Terrorism’s targeting of the merry is universal and indiscriminate, a division of the world between those who wish to live and laugh and hope and those who kill and destroy. The latter are deadly and relentless, and they have already squeezed out the mirth from too many of the world’s cities, from Karachi, Kabul and Baghdad to Nairobi and Beirut.
Zakaria experienced this aspect of terror firsthand. A high school friend had just passed a big exam, and was out celebrating with his family at a restaurant in Karachi, Pakistan, when terrorists struck.
Al Jazeera America provides a separate analysis warning that military action alone cannot defeat ISIS (aka ISIL), which of course is not a "nation" in the traditional sense, but more of a guerilla outfit like Al Qaeda, that opportunistically seized a stronghold in chaotic regions of Syria and Iraq. The piece's author, political scientist Rami G. Khouri, recommends that both the West and Muslim nations of the Middle East spend more resources on addressing economic and political problems facing impoverished youths who are potentially attracted by the ISIS' recruiting pitch:
If the underlying threats to ordinary citizens’ lives in autocratic Arab-Islamic societies remain unaddressed — from jobs, water and health insurance, to free elections, a credible justice system and corruption — the flow of recruits to movements like ISIL or something even worse will persist and even accelerate.

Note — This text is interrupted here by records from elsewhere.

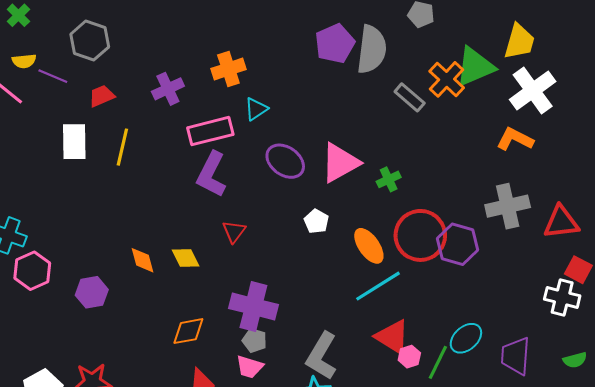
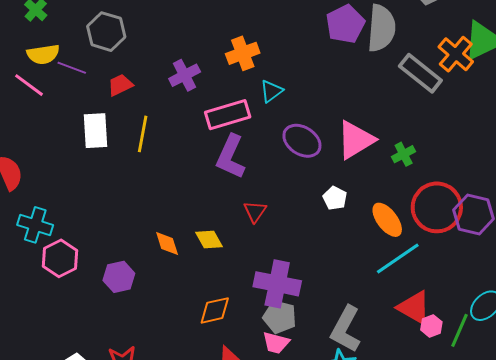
yellow semicircle: (24, 61) -> (43, 54), size x1.4
gray rectangle: (410, 97) -> (420, 73), size x1.4
gray pentagon: (255, 340) -> (280, 317), size x1.4

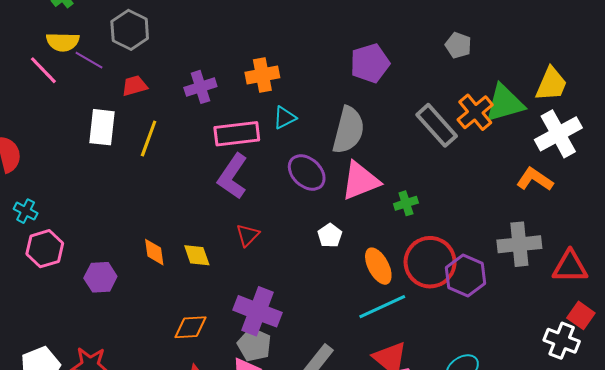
gray semicircle: (381, 28) -> (348, 130), moved
cyan cross: (35, 225) -> (26, 211), size x0.7

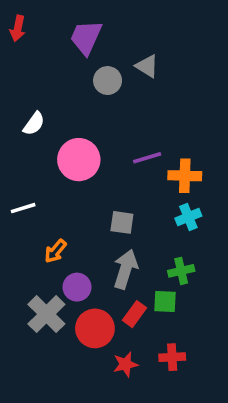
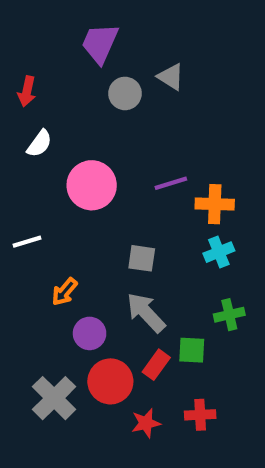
red arrow: (18, 28) -> (27, 91), moved
gray arrow: (125, 269) -> (146, 313), turned -60
green cross: (181, 271) -> (229, 315), moved
gray cross: (46, 314) -> (54, 398), moved

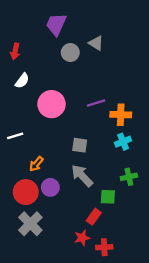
red rectangle: (156, 365) -> (94, 217), moved
red circle: (110, 381) -> (26, 192), moved
red cross: (200, 415) -> (104, 247), moved

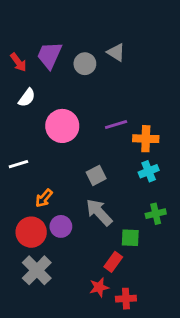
purple trapezoid: (56, 24) -> (50, 55), moved
red arrow: (15, 51) -> (18, 62), turned -49
gray square: (80, 145) -> (96, 175), turned -35

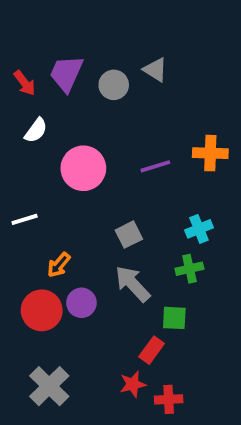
orange cross: (146, 139) -> (210, 153), moved
green cross: (156, 214) -> (189, 269), moved
gray cross: (37, 270) -> (49, 386), moved

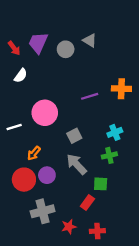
pink circle: (83, 168) -> (45, 113), moved
red star: (133, 384) -> (69, 227), moved
gray cross: (49, 386) -> (43, 211), moved, turned 30

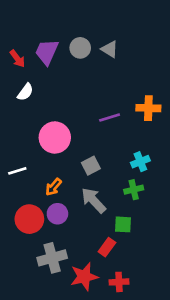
gray circle: (66, 49) -> (80, 48), moved
white line: (14, 127) -> (17, 171), moved
orange arrow: (34, 153) -> (53, 187), moved
red star: (69, 227) -> (84, 277), size x1.5

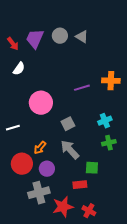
orange arrow: (53, 187) -> (40, 148), moved
green cross: (134, 190) -> (109, 143), moved
purple circle: (57, 214) -> (47, 169), moved
red rectangle: (107, 247) -> (80, 185), turned 48
red cross: (119, 282) -> (89, 211), turned 32

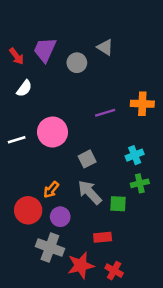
gray circle: (60, 36) -> (77, 63), moved
white line: (13, 128) -> (17, 140), moved
green square: (92, 168) -> (118, 204), moved
gray cross: (39, 193) -> (50, 247), turned 35

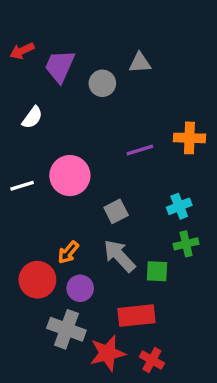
gray triangle: (105, 47) -> (140, 63), turned -36
red arrow: (17, 56) -> (22, 51), moved, turned 102
red rectangle: (103, 237) -> (137, 316), size x1.5

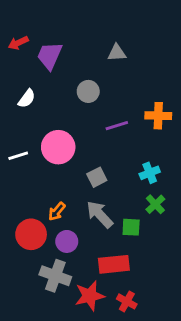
gray circle: (102, 83) -> (88, 91), moved
green cross: (186, 244) -> (155, 204), turned -30

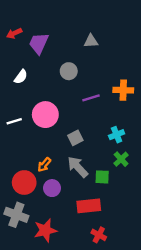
gray cross: (55, 276) -> (16, 215), moved
red star: (90, 296) -> (45, 230), moved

(Score: 2) by isostatic on Tuesday November 17 2015, @02:07AM
To stop young men blowing themselves up and killing people you need to give them a reason not to. ISIS puts across this belief that the reckoning/armageddon/malahim is upon us, and they want western boots on the ground in Dabiq to further that line. Hell they might even believe it.
However the youth shooting up theatres wouldn't particularly welcome the end of the world if they thought the world was half-decent. It's not. They see a world where the west is bombing the crap out of people they consider to be brothers (and make no mistake, the attackers, be it Sydney, Paris, Ankara or Nairobi, are inevitably local), where they have no job prospects, where they are hated by people in the street, and where they hear two voices
1) this is a war and we will crush you
2) come join us and rise up in war against the devil
ISIS are trying very hard to turn this into a Muslim vs everyone else war, and their allies are helping them. One ISIS ally said he wanted to shut down mosques! Another said that Christians should be given asylum, but Muslims shouldn't. We need to fight ISIS and their allies.